Antalya in the Future


As if to snub the importance of Europe to them, they decide to build them all very near Antalya where European holiday-makers like to spend their summers. The Antalya provincial government at this time also invests in the project as they look forward to becoming the wealthy mega-energy capital of the Middle East. But, after a decade of planning mistakes, construction errors, corruption, and financial chaos, as well as a few scary earthquakes and fretful public protests, the half-built nuclear plants are all moth-balled. The whole fiasco has plunged the province of Antalya into debt, as well as making electricity-supply unreliable, and those provincial leaders involved in promoting the project are unceremoniously dumped from office.

Finding replacements is not easy, however. Nobody wants to be in a provincial government with no money and no energy. So it’s agreed that the new leaders are to be picked via lottery; the tickets for which can be bought, one per person for one Lira, on any street corner.

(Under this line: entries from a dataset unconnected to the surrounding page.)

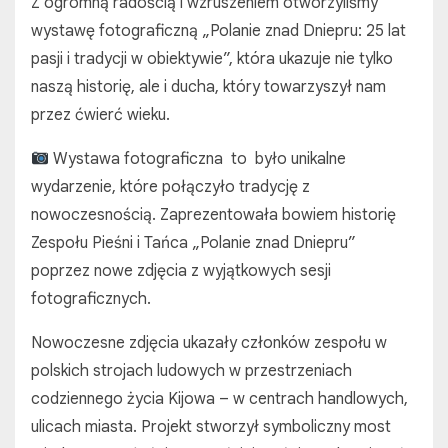
Z ogromną radością i wzruszeniem otworzyliśmy
wystawę fotograficzną „Polanie znad Dniepru: 25 lat
pasji i tradycji w obiektywie”, która ukazuje nie tylko
naszą historię, ale i ducha, który towarzyszył nam
przez ćwierć wieku.
Wystawa fotograficzna to było unikalne
wydarzenie, które połączyło tradycję z
nowoczesnością. Zaprezentowała bowiem historię
Zespołu Pieśni i Tańca „Polanie znad Dniepru”
poprzez nowe zdjęcia z wyjątkowych sesji
fotograficznych.
Nowoczesne zdjęcia ukazały członków zespołu w
polskich strojach ludowych w przestrzeniach
codziennego życia Kijowa – w centrach handlowych,
ulicach miasta. Projekt stworzył symboliczny most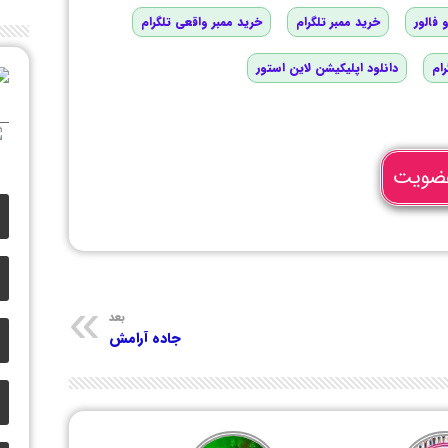
 فالور
خرید ممبر تلگرام
خرید ممبر واقعی تلگرام
رام
دانلود اپلیکیشن لاین استور
ضویت
بعد
جاده آرامش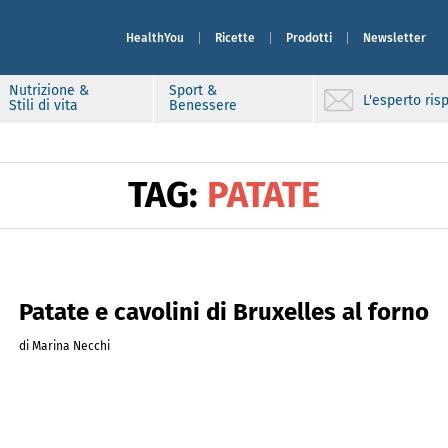
HealthYou
Ricette
Prodotti
Newsletter
Nutrizione &
Sport &
L'esperto ri
Stili di vita
Benessere
TAG:
PATATE
Patate e cavolini di Bruxelles al forno
di Marina Necchi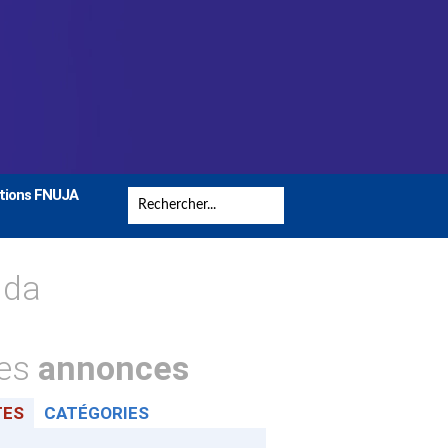
tions FNUJA
nda
tes
annonces
TES
CATÉGORIES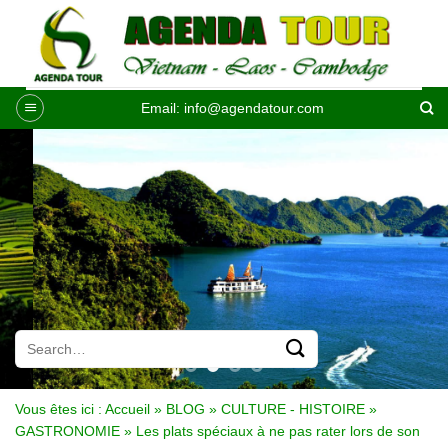
Passer
au
contenu
Email:
info@agendatour.com
Vous êtes ici :
Accueil
»
BLOG
»
CULTURE - HISTOIRE
»
GASTRONOMIE
»
Les plats spéciaux à ne pas rater lors de son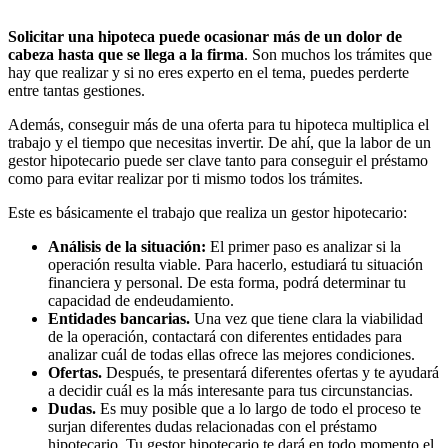
Solicitar una hipoteca puede ocasionar más de un dolor de
cabeza hasta que se llega a la firma
. Son muchos los trámites que
hay que realizar y si no eres experto en el tema, puedes perderte
entre tantas gestiones.
Además, conseguir más de una oferta para tu hipoteca multiplica el
trabajo y el tiempo que necesitas invertir. De ahí, que la labor de un
gestor hipotecario puede ser clave tanto para conseguir el préstamo
como para evitar realizar por ti mismo todos los trámites.
Este es básicamente el trabajo que realiza un gestor hipotecario:
Análisis de la situación:
El primer paso es analizar si la
operación resulta viable. Para hacerlo, estudiará tu situación
financiera y personal. De esta forma, podrá determinar tu
capacidad de endeudamiento.
Entidades bancarias.
Una vez que tiene clara la viabilidad
de la operación, contactará con diferentes entidades para
analizar cuál de todas ellas ofrece las mejores condiciones.
Ofertas.
Después, te presentará diferentes ofertas y te ayudará
a decidir cuál es la más interesante para tus circunstancias.
Dudas.
Es muy posible que a lo largo de todo el proceso te
surjan diferentes dudas relacionadas con el préstamo
hipotecario. Tu gestor hipotecario te dará en todo momento el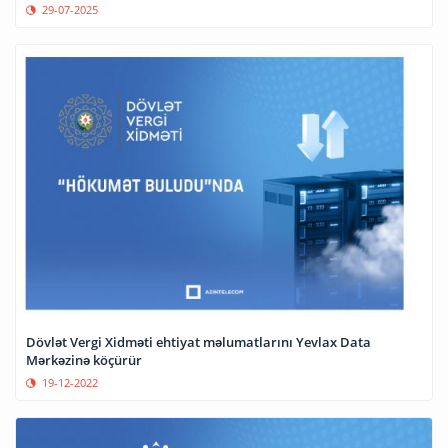
29-07-2025
Dövlət Vergi Xidməti ehtiyat məlumatlarını Yevlax Data
Mərkəzinə köçürür
19-12-2022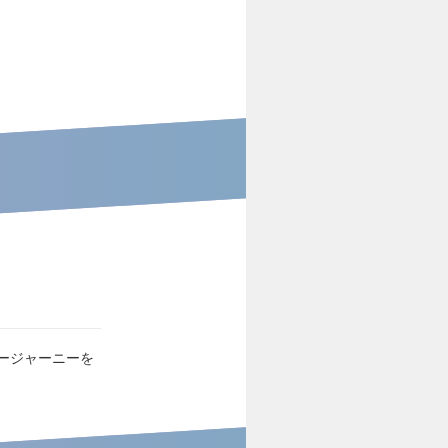
ージャーニーを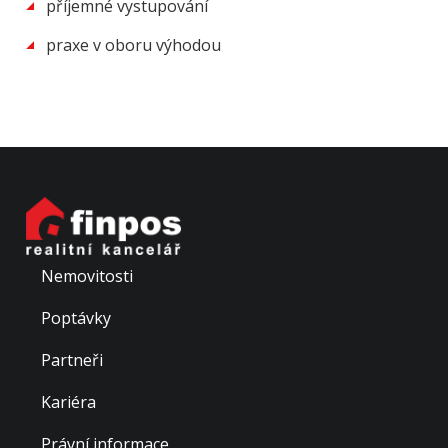
příjemné vystupování
praxe v oboru výhodou
Nemovitosti
Poptávky
Partneři
Kariéra
Právní informace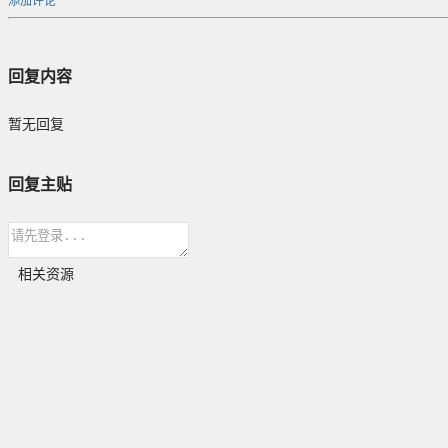
添加评论
回复内容
暂无回复
回复主贴
相关资源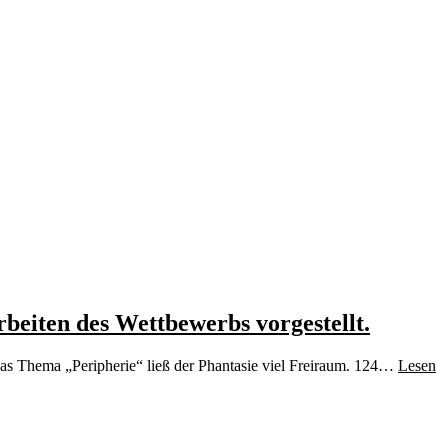
beiten des Wettbewerbs vorgestellt.
s Thema „Peripherie“ ließ der Phantasie viel Freiraum. 124…
Lesen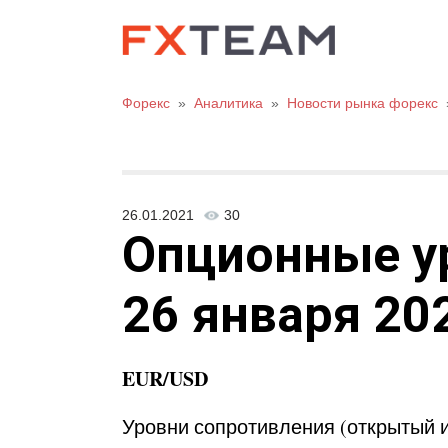
Форекс
»
Аналитика
»
Новости рынка форекс
26.01.2021
30
Опционные ур
26 января 202
EUR/USD
Уровни сопротивления (открытый ин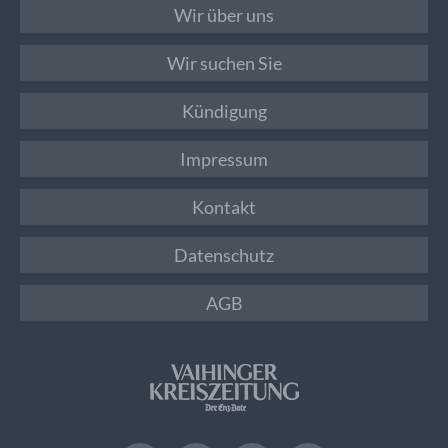
Wir über uns
Wir suchen Sie
Kündigung
Impressum
Kontakt
Datenschutz
AGB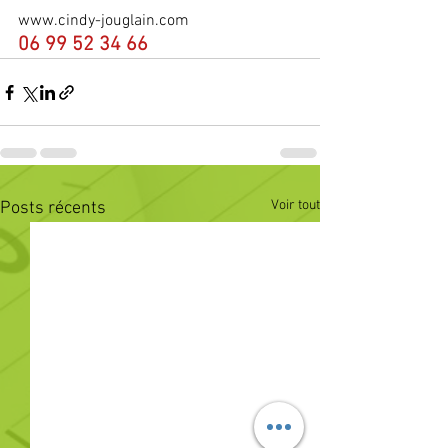
www.cindy-jouglain.com 
06 99 52 34 66
Voir tout
Posts récents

Out of a sense of duty, or a desire for power, or just the need to find a job, about 10,000 residents buy their one ticket.

The girl in her late teens who happens to win, with no money to run the city, isn’t afraid to ask immediate assistance from Europe to ‘solarize’ Antalya and get the electricity flowing again. Europe is more than keen to help with various loans and technologies since at least solar energy doesn't furnish Turkey with source material for nuclear weapons, as nuclear plants would.

By 2121, the tourists flock to Antalya again, in admiration for its golden orange architecture as much as for the sunshine. Many of them also go home with the idea of demarchy also planted firmly in their minds.